**PROBLEM TO WORK ON**: Only the lines from the one with "Movie Review – The Last House (2026)" through the end of the data below belong in the answer, restated word for word, pictures excluded.

**Saved entries**:
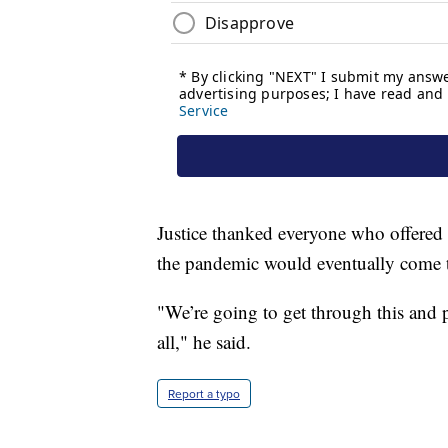
Justice thanked everyone who offered
the pandemic would eventually come 
"We’re going to get through this and p
all," he said.
Report a typo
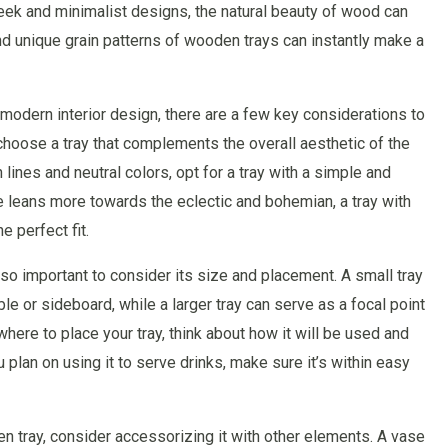
leek and minimalist designs, the natural beauty of wood can
d unique grain patterns of wooden trays can instantly make a
modern interior design, there are a few key considerations to
 choose a tray that complements the overall aesthetic of the
ines and neutral colors, opt for a tray with a simple and
le leans more towards the eclectic and bohemian, a tray with
e perfect fit.
s also important to consider its size and placement. A small tray
e or sideboard, while a larger tray can serve as a focal point
where to place your tray, think about how it will be used and
 plan on using it to serve drinks, make sure it’s within easy
n tray, consider accessorizing it with other elements. A vase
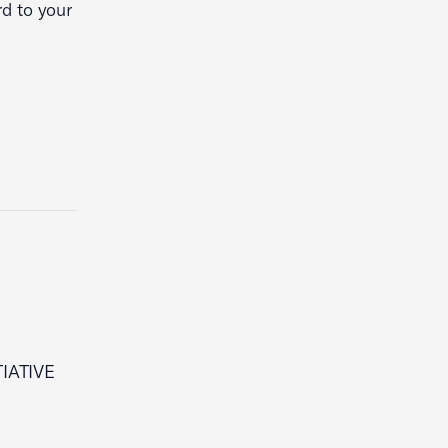
d to your
IATIVE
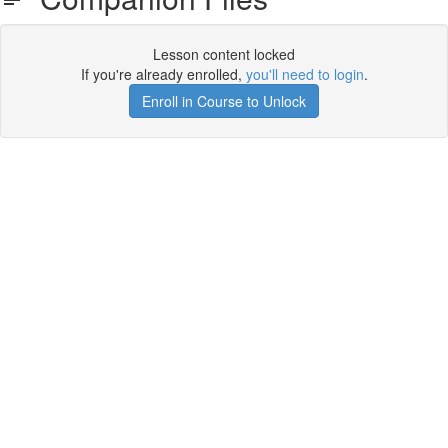
Lesson content locked
If you're already enrolled,
you'll need to login
.
Enroll in Course to Unlock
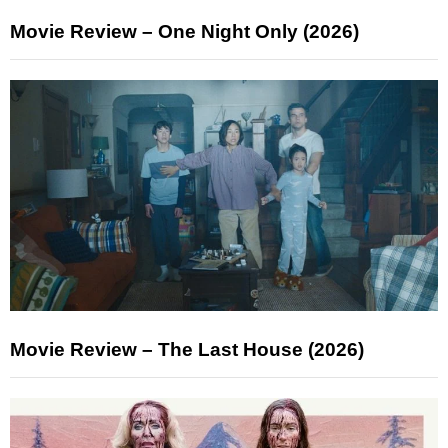
Movie Review – One Night Only (2026)
Movie Review – The Last House (2026)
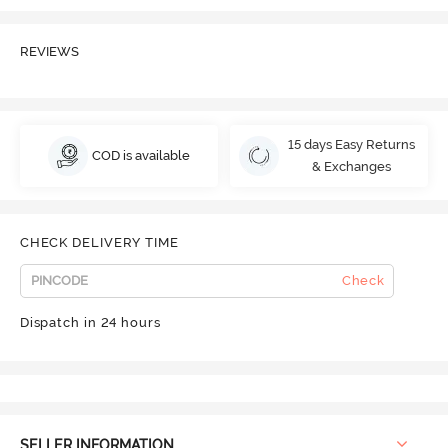
REVIEWS
15 days Easy Returns
COD is available
& Exchanges
CHECK DELIVERY TIME
Check
Dispatch in 24 hours
SELLER INFORMATION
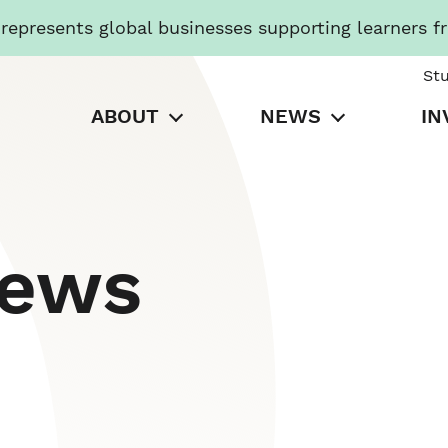
presents global businesses supporting learners f
St
ABOUT
NEWS
IN
News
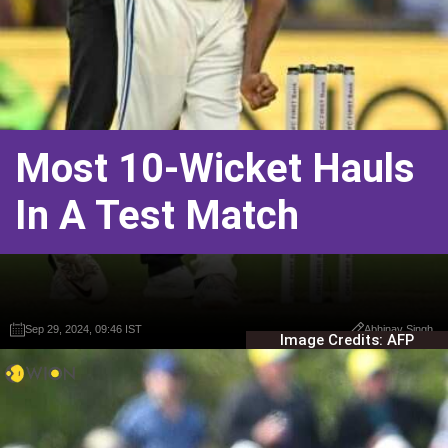
Most 10-Wicket Hauls
In A Test Match
Sep 29, 2024, 09:46 IST
Sep 29, 2024, 09:46 IST
Abhinav Singh
Abhinav Singh
Image Credits: AFP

**RESULT OF THE TASK**:
Movie Review – The Last House (2026)
REVIEWS
15 days Easy Returns
COD is available
& Exchanges
CHECK DELIVERY TIME
Check
Dispatch in 24 hours
SELLER INFORMATION
presents global businesses supporting learners f
St
ABOUT
NEWS
IN
News
Most 10-Wicket Hauls
In A Test Match
Sep 29, 2024, 09:46 IST
Sep 29, 2024, 09:46 IST
Abhinav Singh
Abhinav Singh
Image Credits: AFP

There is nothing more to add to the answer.